As an individual I look on the cross and by faith know that Jesus has also died for me and forgiven my sins… so I can now forgive and serve others.

As a members of our nation we look on the cross and by faith know that we are set free from the worship of military and economic might and are now empowered to colonize earth, not with our high tech violence, but  with the Suffering Love of Christ.

This is Jesus’ work. Jesus is God’s gift for us. We are all prodigal sons and daughters and Jesus enters our poverty and humiliation to bring us back to our true selves, our true home in God’s Kingdom. And he bids us to follow him forgiving our enemies and serving all who suffer.
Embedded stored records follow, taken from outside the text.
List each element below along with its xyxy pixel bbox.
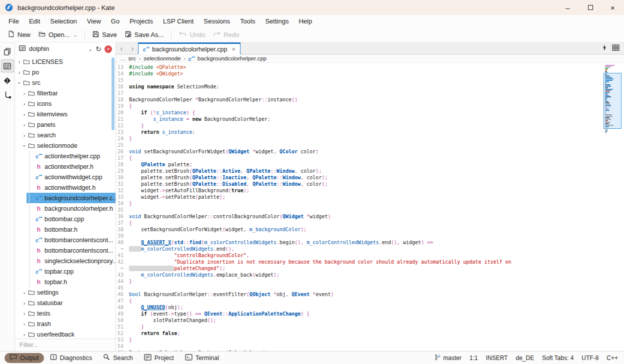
- breadcrumb-item[interactable]: selectionmode: [144, 55, 180, 61]
- tree-item-trash[interactable]: ›trash: [15, 319, 116, 329]
- menu-view[interactable]: View: [82, 16, 106, 26]
- tree-item-backgroundcolorhelper-h[interactable]: hbackgroundcolorhelper.h: [15, 203, 116, 214]
- status-tab-settings[interactable]: Soft Tabs: 4: [542, 355, 574, 362]
- tree-item-kitemviews[interactable]: ›kitemviews: [15, 109, 116, 119]
- tree-item-body[interactable]: hsingleclickselectionproxy...: [26, 256, 116, 266]
- tree-item-selectionmode[interactable]: ›selectionmode: [15, 140, 116, 151]
- project-dropdown-icon[interactable]: ⌄: [88, 46, 92, 52]
- sidebar-symbols-icon[interactable]: [1, 88, 14, 101]
- output-toolview-button[interactable]: Output: [4, 353, 44, 363]
- tree-item-singleclickselectionproxy-[interactable]: hsingleclickselectionproxy...: [15, 256, 116, 266]
- status-encoding[interactable]: UTF-8: [582, 355, 598, 362]
- tree-item-actiontexthelper-cpp[interactable]: c++actiontexthelper.cpp: [15, 151, 116, 161]
- tree-item-bottombar-h[interactable]: hbottombar.h: [15, 224, 116, 235]
- tree-item-icons[interactable]: ›icons: [15, 98, 116, 109]
- tree-item-body[interactable]: c++bottombar.cpp: [26, 214, 86, 224]
- save-button[interactable]: Save: [88, 29, 121, 41]
- status-cursor-position[interactable]: 1:1: [470, 355, 478, 362]
- diagnostics-toolview-button[interactable]: Diagnostics: [45, 353, 98, 363]
- tree-item-body[interactable]: ›tests: [22, 308, 52, 319]
- tree-item-search[interactable]: ›search: [15, 130, 116, 140]
- status-dictionary[interactable]: de_DE: [516, 355, 534, 362]
- open-button[interactable]: Open...⌄: [34, 29, 81, 41]
- menu-tools[interactable]: Tools: [235, 16, 260, 26]
- tree-item-body[interactable]: c++actionwithwidget.cpp: [26, 172, 104, 182]
- tree-item-backgroundcolorhelper-c-[interactable]: c++backgroundcolorhelper.c...: [15, 193, 116, 203]
- tree-item-topbar-cpp[interactable]: c++topbar.cpp: [15, 266, 116, 277]
- tree-item-body[interactable]: hbottombar.h: [26, 224, 80, 235]
- sidebar-documents-icon[interactable]: [1, 45, 14, 58]
- close-button[interactable]: ×: [602, 0, 624, 15]
- tree-item-actiontexthelper-h[interactable]: hactiontexthelper.h: [15, 161, 116, 172]
- expand-icon[interactable]: ›: [22, 111, 27, 117]
- save-as-button[interactable]: Save As...: [121, 29, 168, 41]
- tab-close-icon[interactable]: ×: [232, 45, 236, 53]
- expand-icon[interactable]: ›: [22, 290, 27, 296]
- menu-selection[interactable]: Selection: [45, 16, 82, 26]
- tree-item-body[interactable]: ›src: [16, 77, 42, 88]
- tree-item-po[interactable]: ›po: [15, 67, 116, 77]
- tree-item-body[interactable]: ›trash: [22, 319, 53, 329]
- tree-item-body[interactable]: ›po: [16, 67, 41, 77]
- redo-button[interactable]: Redo: [209, 29, 243, 40]
- expand-icon[interactable]: ›: [22, 332, 27, 338]
- project-name[interactable]: dolphin: [29, 45, 49, 52]
- tree-item-tests[interactable]: ›tests: [15, 308, 116, 319]
- collapse-icon[interactable]: ›: [22, 143, 28, 148]
- expand-icon[interactable]: ›: [16, 69, 22, 75]
- tree-item-body[interactable]: ›filterbar: [22, 88, 60, 98]
- breadcrumb-item[interactable]: src: [128, 55, 136, 61]
- refresh-icon[interactable]: ↻: [96, 45, 102, 53]
- tree-item-panels[interactable]: ›panels: [15, 119, 116, 130]
- tree-item-body[interactable]: ›search: [22, 130, 58, 140]
- menu-projects[interactable]: Projects: [124, 16, 158, 26]
- expand-icon[interactable]: ›: [22, 311, 27, 317]
- tree-item-body[interactable]: ›panels: [22, 119, 58, 130]
- split-view-icon[interactable]: [612, 44, 620, 53]
- tree-item-body[interactable]: hactiontexthelper.h: [26, 161, 96, 172]
- tree-item-body[interactable]: c++bottombarcontentscont...: [26, 235, 116, 245]
- code-editor[interactable]: 13#include <QPalette>14#include <QWidget…: [116, 63, 624, 351]
- expand-icon[interactable]: ›: [22, 300, 27, 306]
- tree-item-body[interactable]: ›settings: [22, 287, 60, 298]
- undo-button[interactable]: Undo: [175, 29, 209, 40]
- tree-item-topbar-h[interactable]: htopbar.h: [15, 277, 116, 287]
- close-panel-icon[interactable]: ×: [104, 45, 112, 53]
- search-toolview-button[interactable]: Search: [98, 353, 138, 363]
- minimap-viewport[interactable]: [604, 73, 622, 129]
- sidebar-project-list-icon[interactable]: [1, 59, 14, 72]
- tree-item-body[interactable]: hactionwithwidget.h: [26, 182, 98, 193]
- menu-go[interactable]: Go: [106, 16, 124, 26]
- menu-lsp-client[interactable]: LSP Client: [158, 16, 198, 26]
- tree-item-statusbar[interactable]: ›statusbar: [15, 298, 116, 308]
- minimize-button[interactable]: –: [556, 0, 579, 15]
- tree-item-bottombar-cpp[interactable]: c++bottombar.cpp: [15, 214, 116, 224]
- back-icon[interactable]: ‹: [116, 42, 127, 54]
- lightning-icon[interactable]: [602, 44, 606, 53]
- minimap-scrollbar[interactable]: [605, 65, 620, 134]
- tree-item-body[interactable]: hbottombarcontentscont...: [26, 245, 116, 256]
- expand-icon[interactable]: ›: [22, 132, 27, 138]
- project-toolview-button[interactable]: Project: [139, 353, 179, 363]
- expand-icon[interactable]: ›: [22, 101, 27, 107]
- expand-icon[interactable]: ›: [22, 321, 27, 327]
- expand-icon[interactable]: ›: [16, 59, 22, 65]
- terminal-toolview-button[interactable]: Terminal: [180, 353, 224, 363]
- tree-scrollbar[interactable]: [112, 57, 114, 130]
- tab-backgroundcolorhelper[interactable]: c++ backgroundcolorhelper.cpp ×: [138, 42, 240, 54]
- status-branch[interactable]: master: [434, 354, 462, 362]
- chevron-down-icon[interactable]: ⌄: [74, 32, 78, 37]
- tree-item-userfeedback[interactable]: ›userfeedback: [15, 329, 116, 339]
- tree-item-filterbar[interactable]: ›filterbar: [15, 88, 116, 98]
- breadcrumb-item[interactable]: backgroundcolorhelper.cpp: [198, 55, 266, 61]
- menu-help[interactable]: Help: [294, 16, 317, 26]
- status-input-mode[interactable]: INSERT: [486, 355, 508, 362]
- tree-item-body[interactable]: hbackgroundcolorhelper.h: [26, 203, 115, 214]
- tree-item-bottombarcontentscont-[interactable]: c++bottombarcontentscont...: [15, 235, 116, 245]
- maximize-button[interactable]: [579, 0, 602, 15]
- tree-item-body[interactable]: ›statusbar: [22, 298, 64, 308]
- expand-icon[interactable]: ›: [22, 90, 27, 96]
- tree-item-body[interactable]: ›LICENSES: [16, 56, 65, 67]
- status-language[interactable]: C++: [606, 355, 618, 362]
- tree-item-body[interactable]: c++topbar.cpp: [26, 266, 76, 277]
Jesus lives and dies to heal the whole creation and every person in it, body, mind, soul, and spirit.

Jesus casts our demons and descends to death and into hell on Holy Saturday to exhaust evil everywhere including in my heart and yours.

Why does Jesus have to die?

Jesus lives and dies and is raised to reveal the heart of God and to bring us into that heart now and forever!

“We adore you, O Christ, and we bless you, because by your holy cross you have redeemed the world.”